Try it: Tally every line of the records below that includes "View", and reply with the total alone.

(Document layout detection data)
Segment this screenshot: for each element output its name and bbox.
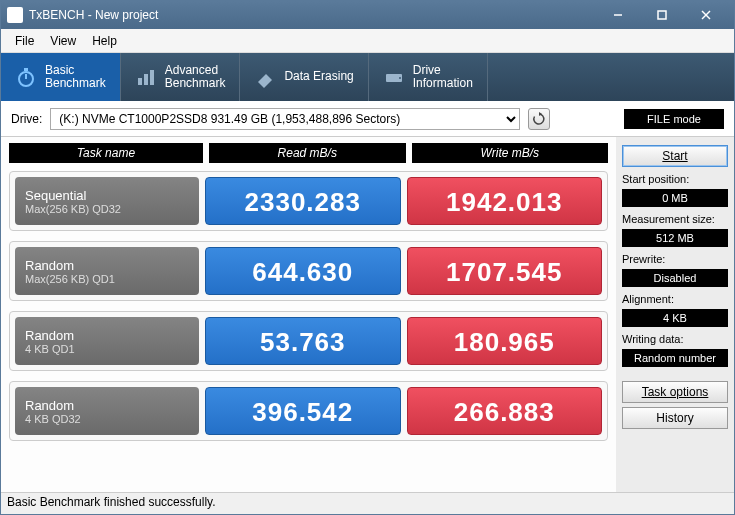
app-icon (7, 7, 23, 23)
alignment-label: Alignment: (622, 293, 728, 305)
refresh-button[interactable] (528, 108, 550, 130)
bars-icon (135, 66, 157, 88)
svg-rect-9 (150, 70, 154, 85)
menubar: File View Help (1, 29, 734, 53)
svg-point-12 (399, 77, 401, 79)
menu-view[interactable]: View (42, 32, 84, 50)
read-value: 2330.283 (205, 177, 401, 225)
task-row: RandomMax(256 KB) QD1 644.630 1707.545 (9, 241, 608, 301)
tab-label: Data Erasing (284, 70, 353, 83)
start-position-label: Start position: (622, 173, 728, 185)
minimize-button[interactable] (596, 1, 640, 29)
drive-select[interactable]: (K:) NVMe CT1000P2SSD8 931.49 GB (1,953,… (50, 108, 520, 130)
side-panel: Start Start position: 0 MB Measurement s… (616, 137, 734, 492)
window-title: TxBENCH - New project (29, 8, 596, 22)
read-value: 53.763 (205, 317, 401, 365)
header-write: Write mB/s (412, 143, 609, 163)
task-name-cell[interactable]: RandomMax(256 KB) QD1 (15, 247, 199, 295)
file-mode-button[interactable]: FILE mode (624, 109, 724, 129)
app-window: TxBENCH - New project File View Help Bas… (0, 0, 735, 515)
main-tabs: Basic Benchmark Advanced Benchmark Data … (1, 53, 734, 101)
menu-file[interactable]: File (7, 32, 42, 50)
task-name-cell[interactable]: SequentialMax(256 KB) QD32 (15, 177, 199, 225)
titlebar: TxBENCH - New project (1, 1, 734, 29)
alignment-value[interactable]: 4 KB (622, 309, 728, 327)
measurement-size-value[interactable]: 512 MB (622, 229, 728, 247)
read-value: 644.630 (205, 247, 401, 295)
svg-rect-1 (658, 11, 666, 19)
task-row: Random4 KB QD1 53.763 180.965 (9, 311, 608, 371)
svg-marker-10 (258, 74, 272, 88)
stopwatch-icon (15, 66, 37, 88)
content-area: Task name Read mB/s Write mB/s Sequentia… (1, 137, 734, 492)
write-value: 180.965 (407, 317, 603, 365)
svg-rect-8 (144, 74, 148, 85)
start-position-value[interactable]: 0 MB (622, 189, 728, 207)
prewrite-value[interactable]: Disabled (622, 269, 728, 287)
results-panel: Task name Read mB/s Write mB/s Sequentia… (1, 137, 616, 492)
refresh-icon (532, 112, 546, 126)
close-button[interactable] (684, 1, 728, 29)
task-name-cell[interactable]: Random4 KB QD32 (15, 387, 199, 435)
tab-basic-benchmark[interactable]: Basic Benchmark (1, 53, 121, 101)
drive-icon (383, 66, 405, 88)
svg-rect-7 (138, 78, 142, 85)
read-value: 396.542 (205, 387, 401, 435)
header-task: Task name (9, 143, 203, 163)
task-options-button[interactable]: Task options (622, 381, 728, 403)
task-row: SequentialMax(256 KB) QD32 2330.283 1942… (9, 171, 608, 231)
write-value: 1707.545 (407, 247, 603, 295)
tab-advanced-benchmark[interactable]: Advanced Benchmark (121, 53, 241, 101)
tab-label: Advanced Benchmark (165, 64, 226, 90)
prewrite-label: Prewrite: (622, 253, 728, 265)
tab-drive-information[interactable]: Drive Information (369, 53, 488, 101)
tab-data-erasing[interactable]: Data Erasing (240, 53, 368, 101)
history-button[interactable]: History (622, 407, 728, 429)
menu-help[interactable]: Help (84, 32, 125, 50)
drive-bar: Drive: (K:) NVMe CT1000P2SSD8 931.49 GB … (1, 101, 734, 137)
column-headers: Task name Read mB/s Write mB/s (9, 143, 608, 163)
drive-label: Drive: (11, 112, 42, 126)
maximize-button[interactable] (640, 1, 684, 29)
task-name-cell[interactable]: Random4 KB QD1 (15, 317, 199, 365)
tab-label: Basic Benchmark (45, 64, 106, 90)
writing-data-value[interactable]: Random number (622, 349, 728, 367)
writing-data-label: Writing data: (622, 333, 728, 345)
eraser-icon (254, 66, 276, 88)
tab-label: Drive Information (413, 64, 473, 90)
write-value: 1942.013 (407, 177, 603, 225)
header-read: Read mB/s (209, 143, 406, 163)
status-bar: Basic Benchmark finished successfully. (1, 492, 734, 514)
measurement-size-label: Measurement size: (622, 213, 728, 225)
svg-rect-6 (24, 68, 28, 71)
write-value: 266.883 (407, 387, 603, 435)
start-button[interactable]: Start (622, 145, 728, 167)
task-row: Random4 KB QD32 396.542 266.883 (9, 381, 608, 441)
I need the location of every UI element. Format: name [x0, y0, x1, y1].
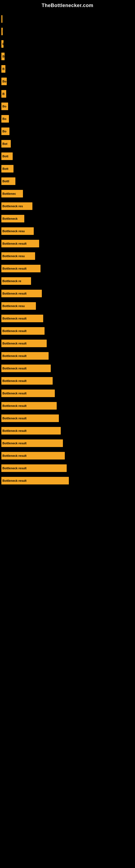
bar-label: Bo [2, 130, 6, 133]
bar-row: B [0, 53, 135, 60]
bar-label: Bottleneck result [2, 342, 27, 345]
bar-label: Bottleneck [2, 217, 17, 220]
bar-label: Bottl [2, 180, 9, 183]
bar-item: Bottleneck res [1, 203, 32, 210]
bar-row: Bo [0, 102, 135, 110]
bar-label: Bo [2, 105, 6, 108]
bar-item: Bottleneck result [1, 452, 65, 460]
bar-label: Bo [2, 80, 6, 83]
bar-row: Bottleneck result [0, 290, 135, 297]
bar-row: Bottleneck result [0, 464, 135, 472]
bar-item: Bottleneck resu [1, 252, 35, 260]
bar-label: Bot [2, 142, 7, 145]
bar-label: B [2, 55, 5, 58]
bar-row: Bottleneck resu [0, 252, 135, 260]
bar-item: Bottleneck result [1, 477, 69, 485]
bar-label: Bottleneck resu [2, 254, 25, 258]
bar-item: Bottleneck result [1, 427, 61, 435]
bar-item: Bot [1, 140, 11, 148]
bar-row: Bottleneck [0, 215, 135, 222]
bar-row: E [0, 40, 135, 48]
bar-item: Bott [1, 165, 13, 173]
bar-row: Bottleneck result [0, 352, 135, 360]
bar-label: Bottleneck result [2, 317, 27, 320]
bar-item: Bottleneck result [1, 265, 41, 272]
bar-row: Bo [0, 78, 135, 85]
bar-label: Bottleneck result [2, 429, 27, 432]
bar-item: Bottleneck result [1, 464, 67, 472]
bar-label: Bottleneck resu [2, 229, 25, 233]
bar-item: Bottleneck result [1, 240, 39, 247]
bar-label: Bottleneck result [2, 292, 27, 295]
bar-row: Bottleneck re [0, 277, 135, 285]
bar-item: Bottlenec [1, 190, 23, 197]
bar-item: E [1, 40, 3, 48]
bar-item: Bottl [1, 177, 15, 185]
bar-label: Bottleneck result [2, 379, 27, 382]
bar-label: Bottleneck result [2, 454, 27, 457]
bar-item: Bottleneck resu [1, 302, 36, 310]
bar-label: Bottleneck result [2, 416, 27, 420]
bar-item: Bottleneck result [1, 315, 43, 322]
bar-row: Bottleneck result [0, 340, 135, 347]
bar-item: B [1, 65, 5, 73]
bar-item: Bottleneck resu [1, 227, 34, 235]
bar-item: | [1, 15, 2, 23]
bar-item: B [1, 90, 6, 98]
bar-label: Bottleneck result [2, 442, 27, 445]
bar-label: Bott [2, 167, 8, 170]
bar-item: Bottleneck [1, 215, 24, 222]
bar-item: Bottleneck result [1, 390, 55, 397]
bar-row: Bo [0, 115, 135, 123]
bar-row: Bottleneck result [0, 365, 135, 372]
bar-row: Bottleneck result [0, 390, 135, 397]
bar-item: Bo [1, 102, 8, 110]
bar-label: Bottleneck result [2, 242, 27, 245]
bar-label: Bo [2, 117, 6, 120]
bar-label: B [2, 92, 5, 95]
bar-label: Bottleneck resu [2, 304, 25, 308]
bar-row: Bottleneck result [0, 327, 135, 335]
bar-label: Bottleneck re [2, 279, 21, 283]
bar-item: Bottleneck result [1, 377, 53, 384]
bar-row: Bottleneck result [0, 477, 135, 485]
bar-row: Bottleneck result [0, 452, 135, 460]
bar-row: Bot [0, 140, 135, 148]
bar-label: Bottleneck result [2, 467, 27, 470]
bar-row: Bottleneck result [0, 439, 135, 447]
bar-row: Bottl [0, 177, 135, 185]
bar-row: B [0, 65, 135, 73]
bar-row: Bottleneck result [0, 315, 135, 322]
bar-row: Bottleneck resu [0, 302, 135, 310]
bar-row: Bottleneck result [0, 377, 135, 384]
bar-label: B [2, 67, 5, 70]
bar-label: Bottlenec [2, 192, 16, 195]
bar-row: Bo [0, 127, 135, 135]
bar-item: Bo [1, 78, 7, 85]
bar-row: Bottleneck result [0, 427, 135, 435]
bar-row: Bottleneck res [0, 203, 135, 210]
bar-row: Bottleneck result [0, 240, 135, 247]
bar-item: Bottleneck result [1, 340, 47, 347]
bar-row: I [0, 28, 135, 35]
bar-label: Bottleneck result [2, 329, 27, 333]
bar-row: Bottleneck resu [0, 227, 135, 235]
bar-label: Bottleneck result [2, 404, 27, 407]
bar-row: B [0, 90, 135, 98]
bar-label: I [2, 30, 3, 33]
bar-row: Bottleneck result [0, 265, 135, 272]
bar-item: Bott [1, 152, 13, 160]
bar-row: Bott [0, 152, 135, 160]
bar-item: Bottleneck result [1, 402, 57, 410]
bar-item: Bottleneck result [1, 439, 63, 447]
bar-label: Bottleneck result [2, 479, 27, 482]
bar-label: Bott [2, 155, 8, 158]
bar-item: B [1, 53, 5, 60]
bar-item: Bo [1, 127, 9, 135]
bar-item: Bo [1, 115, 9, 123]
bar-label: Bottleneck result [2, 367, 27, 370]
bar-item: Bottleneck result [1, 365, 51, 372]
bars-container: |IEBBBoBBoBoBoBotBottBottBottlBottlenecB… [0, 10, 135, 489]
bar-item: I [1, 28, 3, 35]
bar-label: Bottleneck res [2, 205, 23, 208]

Task answer: 3